**Extracted data**.
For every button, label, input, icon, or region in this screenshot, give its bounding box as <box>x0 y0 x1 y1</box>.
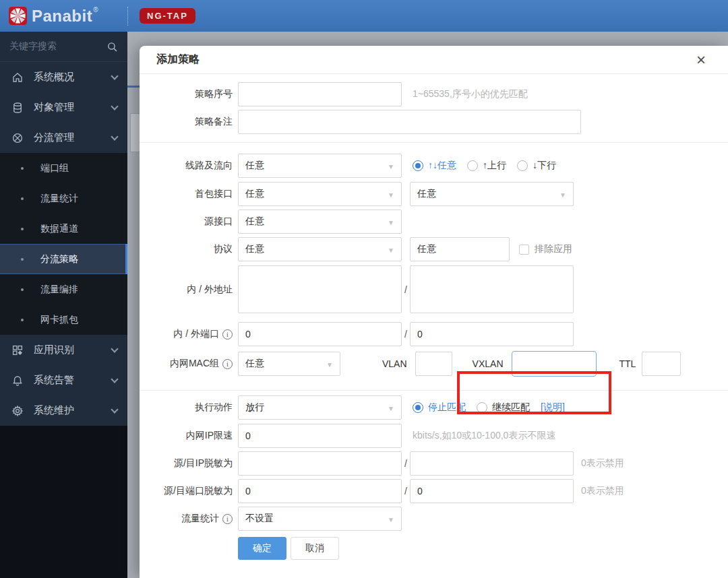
protocol-label: 协议 <box>140 243 233 255</box>
sidebar-item-traffic-stats[interactable]: 流量统计 <box>0 183 127 214</box>
source-if-select[interactable]: 任意 <box>238 210 402 234</box>
radio-direction-down[interactable]: ↓下行 <box>517 160 556 172</box>
vxlan-label: VXLAN <box>473 358 504 369</box>
src-ip-mask-input[interactable] <box>238 451 402 476</box>
protocol-select[interactable]: 任意 <box>238 237 402 261</box>
exclude-app-label: 排除应用 <box>535 243 572 255</box>
vxlan-input[interactable] <box>512 351 597 377</box>
dialog-header: 添加策略 × <box>140 46 728 74</box>
sidebar: 关键字搜索 系统概况 对象管理 分流管理 端口组 流量统计 <box>0 32 127 578</box>
addresses-label: 内 / 外地址 <box>140 284 233 296</box>
cancel-button[interactable]: 取消 <box>291 537 339 560</box>
sidebar-search[interactable]: 关键字搜索 <box>0 32 127 62</box>
bullet-icon <box>21 228 24 230</box>
sidebar-item-traffic-orchestration[interactable]: 流量编排 <box>0 274 127 304</box>
inner-port-input[interactable] <box>238 322 402 346</box>
ip-mask-label: 源/目IP脱敏为 <box>140 457 233 470</box>
radio-continue-match[interactable]: 继续匹配 <box>477 402 530 414</box>
row-traffic-stat: 流量统计 不设置 <box>140 507 728 531</box>
dropdown-caret-icon <box>388 189 394 199</box>
source-if-label: 源接口 <box>140 216 233 228</box>
info-icon[interactable] <box>222 514 233 524</box>
chevron-down-icon <box>111 133 118 140</box>
policy-note-input[interactable] <box>238 110 581 134</box>
vlan-input[interactable] <box>415 352 452 376</box>
ttl-input[interactable] <box>642 352 681 376</box>
sidebar-item-system-alerts[interactable]: 系统告警 <box>0 365 127 395</box>
row-action: 执行动作 放行 停止匹配 继续匹配 [说明] <box>140 395 728 420</box>
action-label: 执行动作 <box>140 402 233 414</box>
bullet-icon <box>21 167 24 170</box>
panabit-pinwheel-icon <box>9 7 27 25</box>
sidebar-item-nic-capture[interactable]: 网卡抓包 <box>0 304 127 335</box>
row-port-mask: 源/目端口脱敏为 / 0表示禁用 <box>140 479 728 503</box>
port-mask-label: 源/目端口脱敏为 <box>140 485 233 497</box>
radio-direction-up[interactable]: ↑上行 <box>467 160 506 172</box>
policy-no-input[interactable] <box>238 82 402 106</box>
ttl-label: TTL <box>619 358 636 369</box>
dialog-buttons: 确定 取消 <box>238 537 728 560</box>
info-icon[interactable] <box>222 329 233 340</box>
bell-icon <box>10 375 25 387</box>
sidebar-item-split-policy-active[interactable]: 分流策略 <box>0 244 127 274</box>
search-placeholder: 关键字搜索 <box>9 40 57 53</box>
radio-label: 停止匹配 <box>428 402 466 414</box>
select-value: 不设置 <box>245 513 274 525</box>
ip-mask-hint: 0表示禁用 <box>581 457 624 470</box>
row-mac-vlan: 内网MAC组 任意 VLAN VXLAN TTL <box>140 351 728 377</box>
inner-address-textarea[interactable] <box>238 265 402 313</box>
select-value: 任意 <box>245 216 264 228</box>
bullet-icon <box>21 288 24 291</box>
chevron-down-icon <box>111 406 118 413</box>
exclude-app-checkbox[interactable] <box>519 245 529 255</box>
bullet-icon <box>21 197 24 200</box>
radio-stop-match[interactable]: 停止匹配 <box>413 402 466 414</box>
sidebar-item-label: 端口组 <box>40 162 69 174</box>
radio-icon <box>467 160 478 171</box>
info-icon[interactable] <box>222 359 233 369</box>
traffic-stat-select[interactable]: 不设置 <box>238 507 402 531</box>
line-select[interactable]: 任意 <box>238 154 402 178</box>
close-icon[interactable]: × <box>696 52 706 68</box>
row-line-direction: 线路及流向 任意 ↑↓任意 ↑上行 ↓下行 <box>140 154 728 178</box>
row-policy-no: 策略序号 1~65535,序号小的优先匹配 <box>140 82 728 106</box>
brand-logo: Panabit ® <box>0 0 127 32</box>
radio-direction-any[interactable]: ↑↓任意 <box>413 160 456 172</box>
explanation-link[interactable]: [说明] <box>541 402 565 414</box>
mac-group-select[interactable]: 任意 <box>238 352 340 376</box>
sidebar-item-traffic-splitting[interactable]: 分流管理 <box>0 123 127 153</box>
policy-note-label: 策略备注 <box>140 116 233 128</box>
sidebar-item-system-maintenance[interactable]: 系统维护 <box>0 395 127 426</box>
sidebar-item-label: 分流策略 <box>40 253 78 265</box>
protocol-app-input[interactable] <box>410 237 510 261</box>
sidebar-item-data-channel[interactable]: 数据通道 <box>0 214 127 244</box>
outer-address-textarea[interactable] <box>410 265 574 313</box>
src-port-mask-input[interactable] <box>238 479 402 503</box>
action-select[interactable]: 放行 <box>238 395 402 420</box>
sidebar-filler <box>0 426 127 578</box>
chevron-down-icon <box>111 102 118 110</box>
ip-limit-input[interactable] <box>238 424 402 448</box>
sidebar-item-label: 流量编排 <box>40 284 78 296</box>
sidebar-item-app-identification[interactable]: 应用识别 <box>0 335 127 365</box>
sidebar-item-port-group[interactable]: 端口组 <box>0 153 127 183</box>
dst-port-mask-input[interactable] <box>410 479 574 503</box>
first-packet-select-2[interactable]: 任意 <box>410 182 574 206</box>
ok-button[interactable]: 确定 <box>238 537 286 560</box>
dst-ip-mask-input[interactable] <box>410 451 574 476</box>
product-badge: NG-TAP <box>140 8 195 24</box>
gear-icon <box>10 405 25 417</box>
sidebar-item-label: 应用识别 <box>34 344 112 356</box>
vlan-label: VLAN <box>382 358 407 369</box>
slash-separator: / <box>402 486 410 496</box>
row-source-if: 源接口 任意 <box>140 210 728 234</box>
outer-port-input[interactable] <box>410 322 574 346</box>
search-icon[interactable] <box>107 41 118 53</box>
add-policy-dialog: 添加策略 × 策略序号 1~65535,序号小的优先匹配 策略备注 线路及流向 … <box>140 46 728 578</box>
sidebar-item-object-management[interactable]: 对象管理 <box>0 92 127 123</box>
policy-no-label: 策略序号 <box>140 88 233 100</box>
first-packet-select-1[interactable]: 任意 <box>238 182 402 206</box>
select-value: 任意 <box>245 188 264 200</box>
sidebar-item-system-overview[interactable]: 系统概况 <box>0 62 127 92</box>
port-mask-hint: 0表示禁用 <box>581 485 624 497</box>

**Work required**.
Every line above should be returned exactly; the pictures stay out.

**Completed task**.
For every button, label, input, icon, or region in this screenshot, give its bounding box as <box>x0 y0 x1 y1</box>.
protocol-label: 协议 <box>140 243 233 255</box>
sidebar-item-traffic-stats[interactable]: 流量统计 <box>0 183 127 214</box>
source-if-select[interactable]: 任意 <box>238 210 402 234</box>
radio-direction-down[interactable]: ↓下行 <box>517 160 556 172</box>
vxlan-label: VXLAN <box>473 358 504 369</box>
src-ip-mask-input[interactable] <box>238 451 402 476</box>
protocol-select[interactable]: 任意 <box>238 237 402 261</box>
exclude-app-label: 排除应用 <box>535 243 572 255</box>
vxlan-input[interactable] <box>512 351 597 377</box>
dialog-header: 添加策略 × <box>140 46 728 74</box>
sidebar: 关键字搜索 系统概况 对象管理 分流管理 端口组 流量统计 <box>0 32 127 578</box>
addresses-label: 内 / 外地址 <box>140 284 233 296</box>
cancel-button[interactable]: 取消 <box>291 537 339 560</box>
sidebar-search[interactable]: 关键字搜索 <box>0 32 127 62</box>
bullet-icon <box>21 228 24 230</box>
sidebar-item-traffic-orchestration[interactable]: 流量编排 <box>0 274 127 304</box>
inner-port-input[interactable] <box>238 322 402 346</box>
ip-mask-label: 源/目IP脱敏为 <box>140 457 233 470</box>
radio-continue-match[interactable]: 继续匹配 <box>477 402 530 414</box>
row-traffic-stat: 流量统计 不设置 <box>140 507 728 531</box>
dropdown-caret-icon <box>388 189 394 199</box>
source-if-label: 源接口 <box>140 216 233 228</box>
info-icon[interactable] <box>222 514 233 524</box>
chevron-down-icon <box>111 133 118 140</box>
policy-note-input[interactable] <box>238 110 581 134</box>
vlan-input[interactable] <box>415 352 452 376</box>
ttl-input[interactable] <box>642 352 681 376</box>
sidebar-item-system-alerts[interactable]: 系统告警 <box>0 365 127 395</box>
row-action: 执行动作 放行 停止匹配 继续匹配 [说明] <box>140 395 728 420</box>
action-label: 执行动作 <box>140 402 233 414</box>
bullet-icon <box>21 167 24 170</box>
panabit-pinwheel-icon <box>9 7 27 25</box>
sidebar-item-nic-capture[interactable]: 网卡抓包 <box>0 304 127 335</box>
row-port-mask: 源/目端口脱敏为 / 0表示禁用 <box>140 479 728 503</box>
port-mask-label: 源/目端口脱敏为 <box>140 485 233 497</box>
radio-direction-up[interactable]: ↑上行 <box>467 160 506 172</box>
policy-no-input[interactable] <box>238 82 402 106</box>
ttl-label: TTL <box>619 358 636 369</box>
dialog-buttons: 确定 取消 <box>238 537 728 560</box>
info-icon[interactable] <box>222 329 233 340</box>
bell-icon <box>10 375 25 387</box>
sidebar-item-split-policy-active[interactable]: 分流策略 <box>0 244 127 274</box>
search-placeholder: 关键字搜索 <box>9 40 57 53</box>
radio-label: 停止匹配 <box>428 402 466 414</box>
select-value: 不设置 <box>245 513 274 525</box>
ip-mask-hint: 0表示禁用 <box>581 457 624 470</box>
row-mac-vlan: 内网MAC组 任意 VLAN VXLAN TTL <box>140 351 728 377</box>
inner-address-textarea[interactable] <box>238 265 402 313</box>
select-value: 任意 <box>245 216 264 228</box>
bullet-icon <box>21 288 24 291</box>
chevron-down-icon <box>111 406 118 413</box>
exclude-app-checkbox[interactable] <box>519 245 529 255</box>
bullet-icon <box>21 197 24 200</box>
radio-stop-match[interactable]: 停止匹配 <box>413 402 466 414</box>
sidebar-item-label: 端口组 <box>40 162 69 174</box>
radio-icon <box>467 160 478 171</box>
info-icon[interactable] <box>222 359 233 369</box>
traffic-stat-select[interactable]: 不设置 <box>238 507 402 531</box>
line-select[interactable]: 任意 <box>238 154 402 178</box>
close-icon[interactable]: × <box>696 52 706 68</box>
row-line-direction: 线路及流向 任意 ↑↓任意 ↑上行 ↓下行 <box>140 154 728 178</box>
row-policy-no: 策略序号 1~65535,序号小的优先匹配 <box>140 82 728 106</box>
brand-logo: Panabit ® <box>0 0 127 32</box>
radio-direction-any[interactable]: ↑↓任意 <box>413 160 456 172</box>
explanation-link[interactable]: [说明] <box>541 402 565 414</box>
mac-group-select[interactable]: 任意 <box>238 352 340 376</box>
sidebar-item-traffic-splitting[interactable]: 分流管理 <box>0 123 127 153</box>
policy-note-label: 策略备注 <box>140 116 233 128</box>
sidebar-item-system-maintenance[interactable]: 系统维护 <box>0 395 127 426</box>
sidebar-item-label: 分流策略 <box>40 253 78 265</box>
protocol-app-input[interactable] <box>410 237 510 261</box>
sidebar-item-data-channel[interactable]: 数据通道 <box>0 214 127 244</box>
outer-address-textarea[interactable] <box>410 265 574 313</box>
src-port-mask-input[interactable] <box>238 479 402 503</box>
action-select[interactable]: 放行 <box>238 395 402 420</box>
sidebar-filler <box>0 426 127 578</box>
chevron-down-icon <box>111 102 118 110</box>
ip-limit-input[interactable] <box>238 424 402 448</box>
sidebar-item-label: 流量编排 <box>40 284 78 296</box>
sidebar-item-app-identification[interactable]: 应用识别 <box>0 335 127 365</box>
sidebar-item-port-group[interactable]: 端口组 <box>0 153 127 183</box>
dst-port-mask-input[interactable] <box>410 479 574 503</box>
first-packet-select-2[interactable]: 任意 <box>410 182 574 206</box>
ok-button[interactable]: 确定 <box>238 537 286 560</box>
dst-ip-mask-input[interactable] <box>410 451 574 476</box>
product-badge: NG-TAP <box>140 8 195 24</box>
gear-icon <box>10 405 25 417</box>
sidebar-item-label: 应用识别 <box>34 344 112 356</box>
vlan-label: VLAN <box>382 358 407 369</box>
slash-separator: / <box>402 486 410 496</box>
row-source-if: 源接口 任意 <box>140 210 728 234</box>
outer-port-input[interactable] <box>410 322 574 346</box>
search-icon[interactable] <box>107 41 118 53</box>
add-policy-dialog: 添加策略 × 策略序号 1~65535,序号小的优先匹配 策略备注 线路及流向 … <box>140 46 728 578</box>
sidebar-item-object-management[interactable]: 对象管理 <box>0 92 127 123</box>
policy-no-label: 策略序号 <box>140 88 233 100</box>
first-packet-select-1[interactable]: 任意 <box>238 182 402 206</box>
select-value: 任意 <box>245 188 264 200</box>
sidebar-item-system-overview[interactable]: 系统概况 <box>0 62 127 92</box>
port-mask-hint: 0表示禁用 <box>581 485 624 497</box>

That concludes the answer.